Had the issue of “inactivity” reached the justices in the form of a challenge to a Republican mandate to purchase retirement accounts rather than a Democratic mandate to purchase health insurance, the Republican justices would have voted the other way.
But when the same Republican policy became the signature policy initiative of a Democratic president, every single Republican in office changed their mind.
But despite the lack of any legal basis, conservatives pushed the idea. The CATO institute, always ready with an argument to protect the secure from the needy, said, “It would be a radical departure from existing case law to hold that Congress can regulate inactivity under the Commerce Clause.”

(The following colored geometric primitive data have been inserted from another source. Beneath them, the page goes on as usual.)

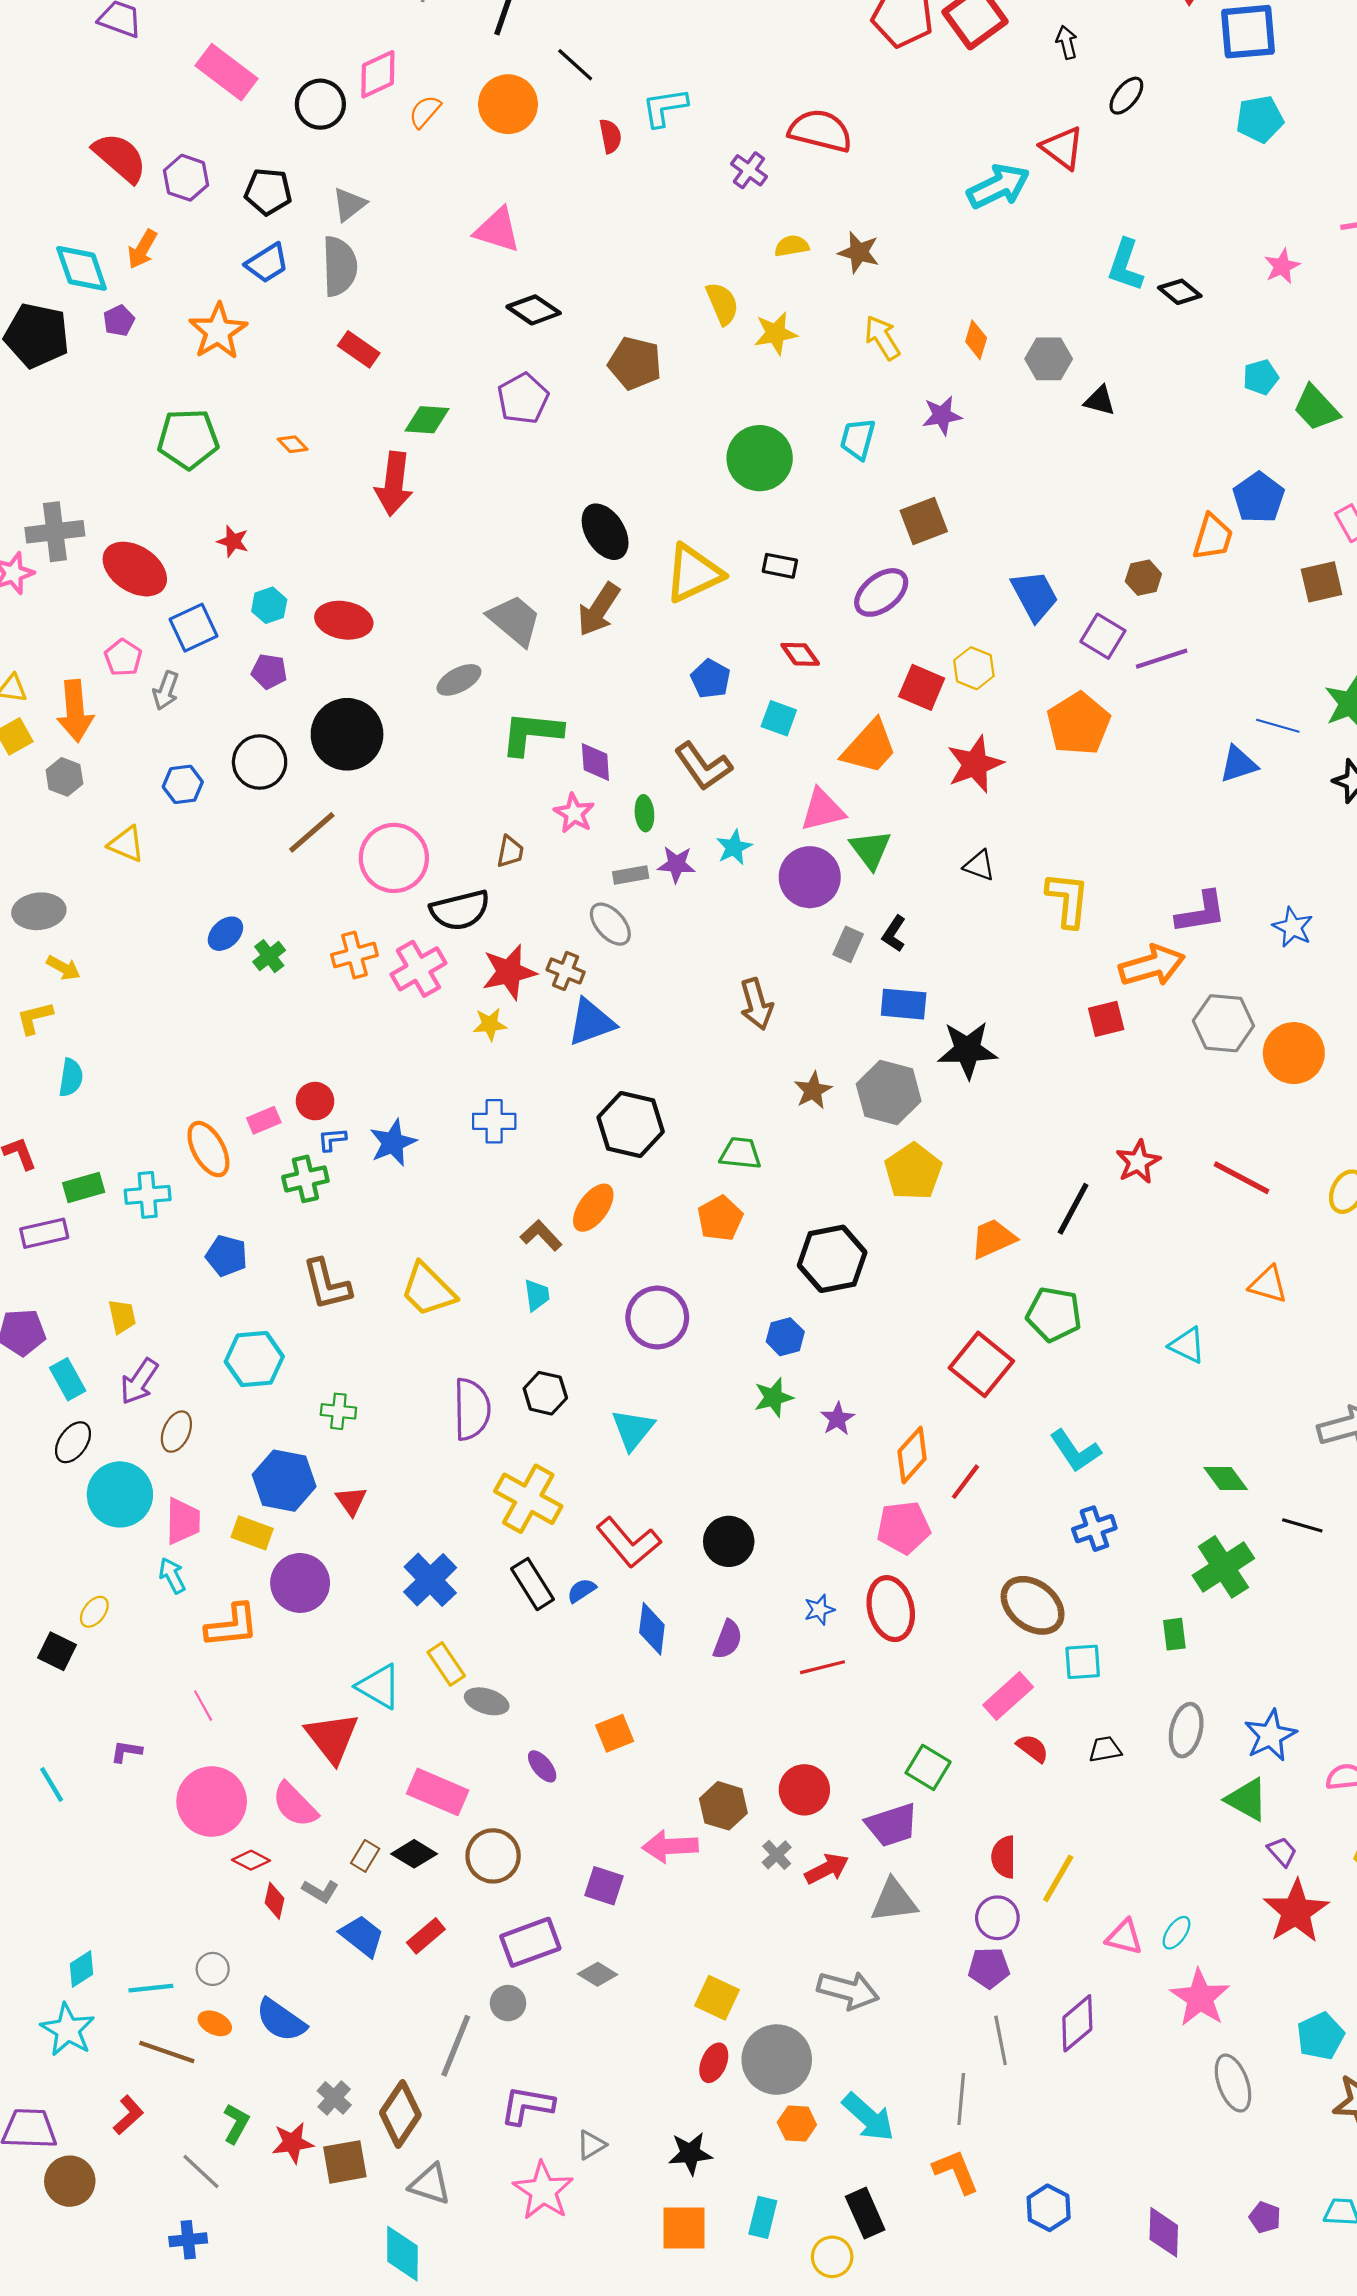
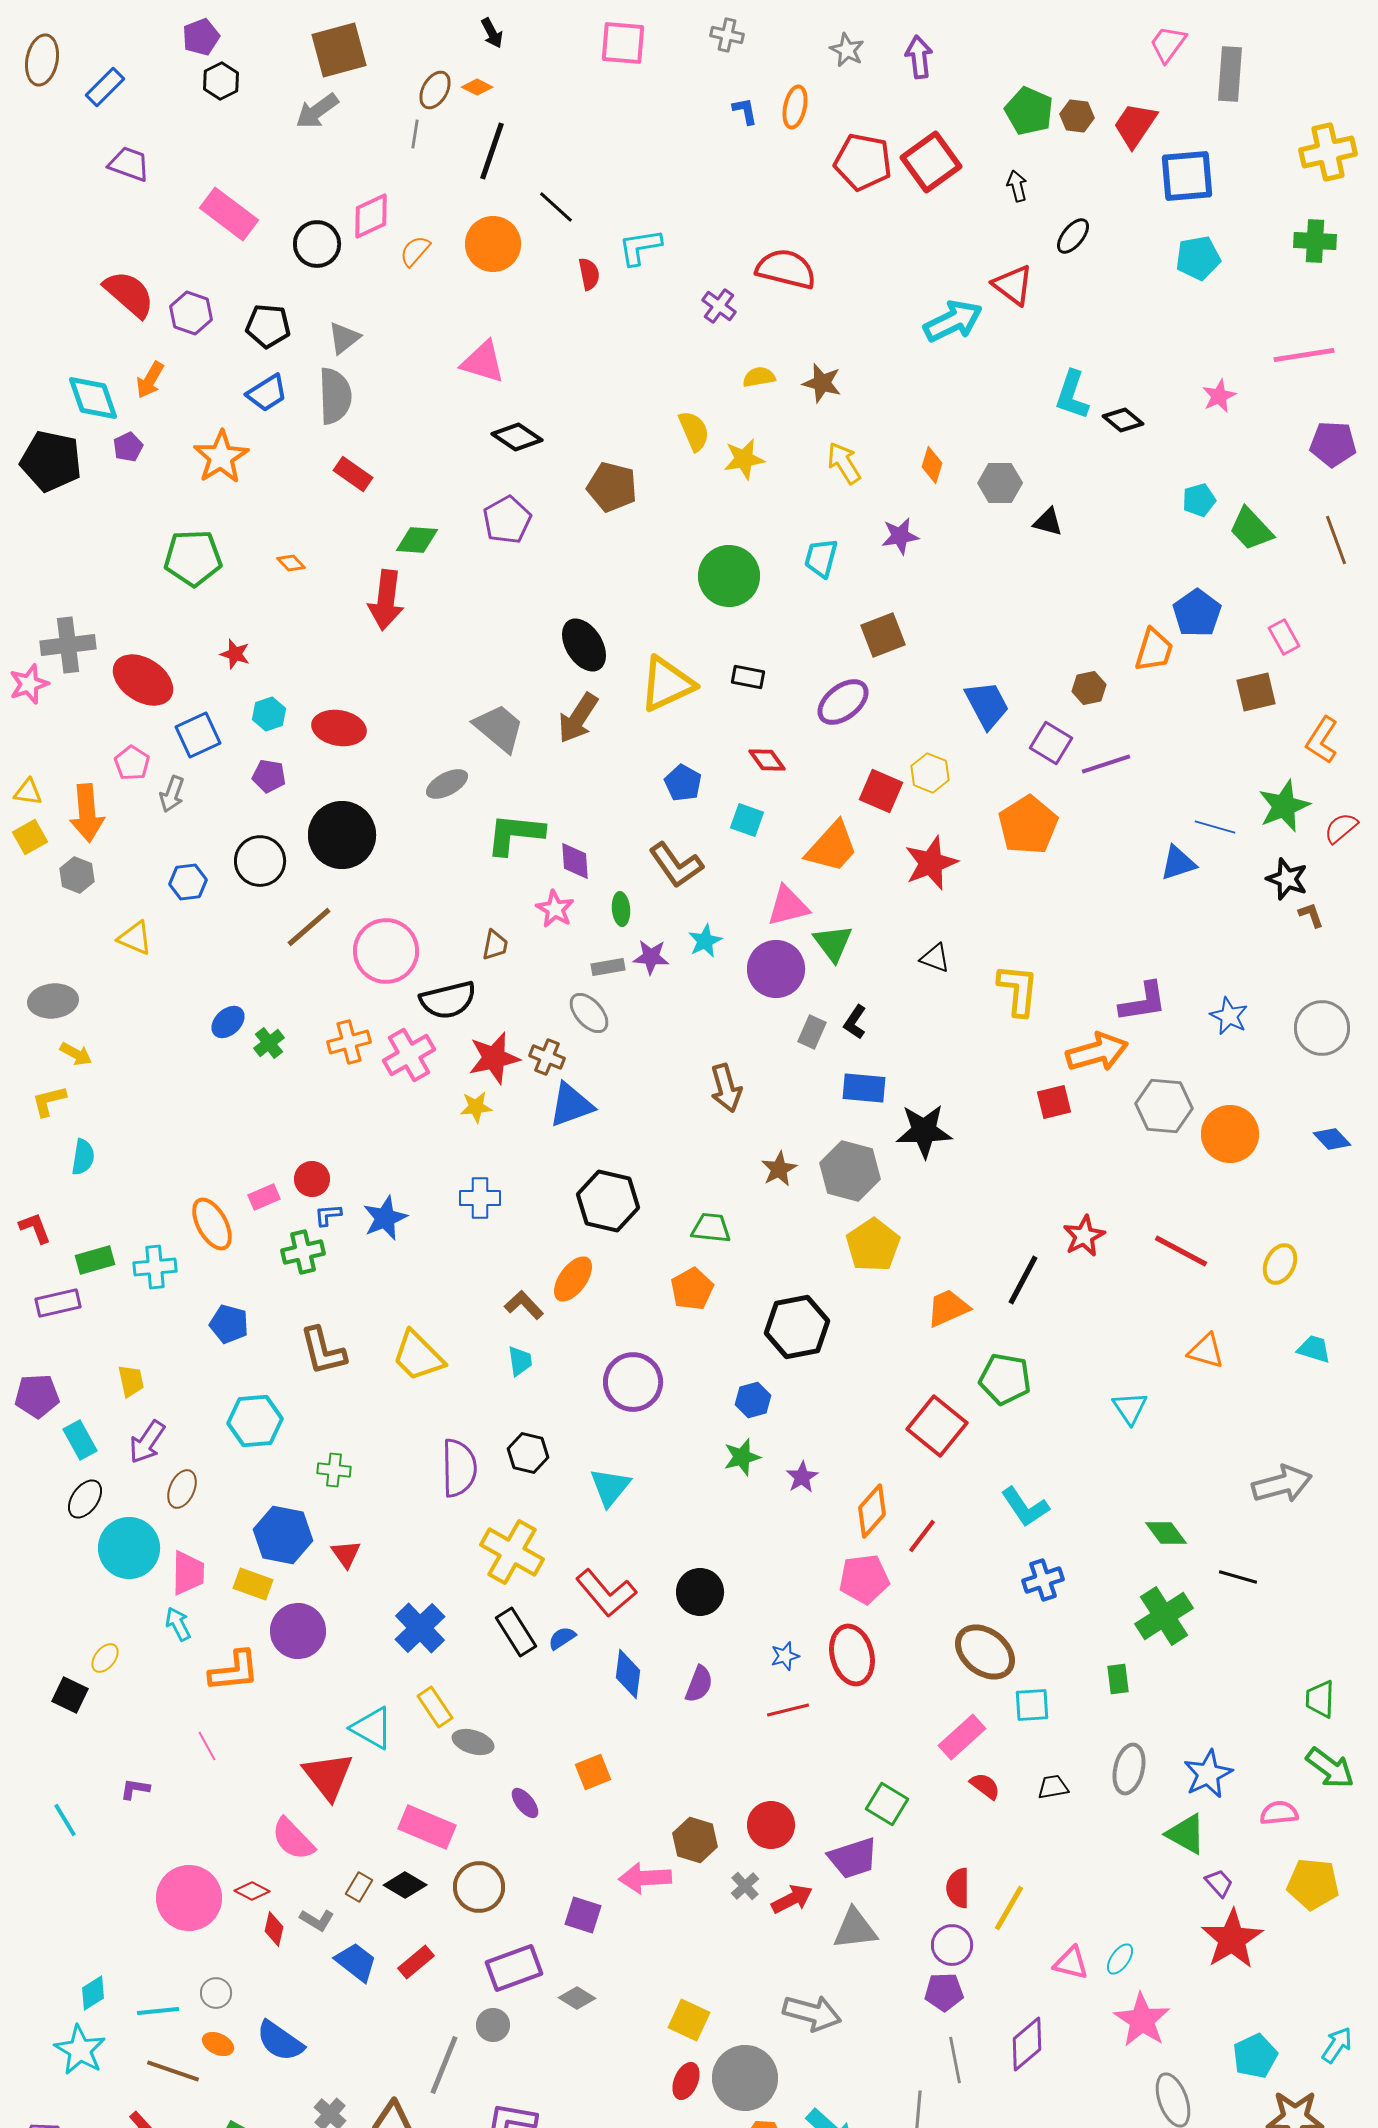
cyan triangle: (1187, 1345) -> (1130, 1408), turned 30
pink circle: (212, 1802) -> (189, 1898), moved

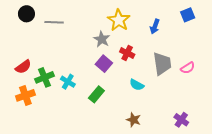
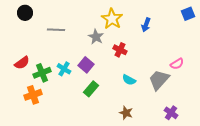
blue square: (188, 15) -> (188, 14), moved
gray line: (54, 22) -> (56, 30), moved
purple square: (104, 64) -> (86, 65), moved
gray trapezoid: (162, 64) -> (159, 80), moved, turned -130
cyan cross: (68, 82) -> (64, 69), moved
orange cross: (25, 95) -> (33, 95), moved

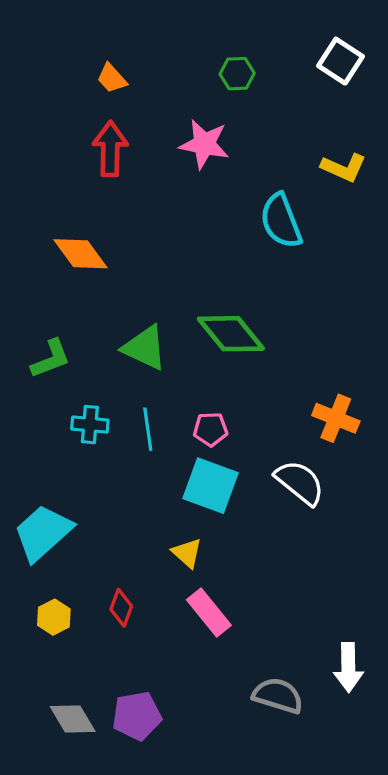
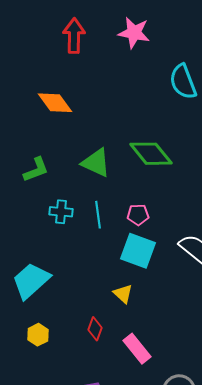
red diamond: (121, 608) -> (95, 329), moved
pink rectangle: (209, 612) -> (137, 349), moved

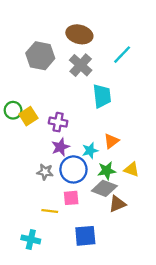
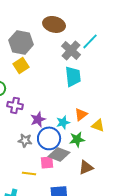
gray cross: (81, 65) -> (71, 50), moved
yellow square: (28, 116) -> (21, 65), moved
purple cross: (58, 122) -> (15, 105), moved
yellow triangle: (132, 169) -> (98, 125), moved
gray diamond: (104, 188) -> (59, 154), moved

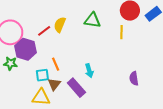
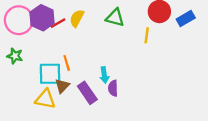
purple hexagon: (25, 49) -> (42, 18), moved
cyan square: (42, 75) -> (50, 74), size x1.5
purple semicircle: (134, 78) -> (113, 88), moved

But it isn’t a radical departure. Consider two of the important historical cases which considered during the deliberations: Wickard vs Filburn and Gonzolez vs Raich. In the first, Roscoe Filburn was told that he couldn’t grow his own wheat (beyond a certain acreage) to feed his own chickens, because doing so effected commerce in wheat, and in the second, Angel Raich was told she couldn’t grow marijuana for her own medical use, even though her doctor said it might save her life and it was legal under California law.
In his opinion, Chief Justice Roberts wrote:
The individual mandate forces individuals into commerce precisely because they elected to refrain from commercial activity. Such a law cannot be sus-tained under a clause authorizing Congress to “regulate Commerce.”
Conservatives contend that in earlier cases, the citizen’s activity was restricted, not mandated. But that argument isn’t completely true. The government didn’t expect Filburn to starve his chickens, they expected him to buy wheat. If he wasn’t expected to buy wheat when told he couldn’t grow his own, then growing his own would have had nothing to do with commerce. And Angel Raich, who can’t grow her own pot, is forced to purchase whatever medicine the marijuana would have replaced.
Technically, Filburn and Raich weren’t mandated into commerce, but realistically they were. So five Supreme Court justices made a falsely grounded interpretation based on a technicality in order to support a political attack on the president and on the millions of people who will be helped by affordable health care. Justice Roberts, of course, came halfway back and found a tricky way to support the ACA while apparently hoping to appease his conservative peers by upholding the silly technicality.
One crazy aspect about this situation is that right wingers are correct in saying that the commerce clause has been stretched beyond its written scope and used to justify actions that have nothing to do with commerce. But the decision of the Supreme Court, that the commerce clause can’t be used for a mandate, does nothing to reign in the abuses of federal power. A mandate to enter into commerce doesn’t effect my freedom nearly as much as a restriction on what I can grow on my own property; especially when the restriction prevents me from growing my own medicine to save my own life, and especially if I can opt out of the mandate for religious purposes.
If the conservatives on the Supreme Court wanted to reign in the overreach of the commerce clause, they would have to have chosen a case other than one which is clearly about commerce.
I’m not supposed to have a fit when the Supreme Court makes a decision that I don’t agree with, and in this case it made a decision that I do agree with. But the five justices who tried to strike down the ACA, including the one who changed his mind half-way, were motivated by politics rather than jurisprudence. And while there’s no chance of unseating any of those judges, the specter of impeachment might keep justices in line in the future.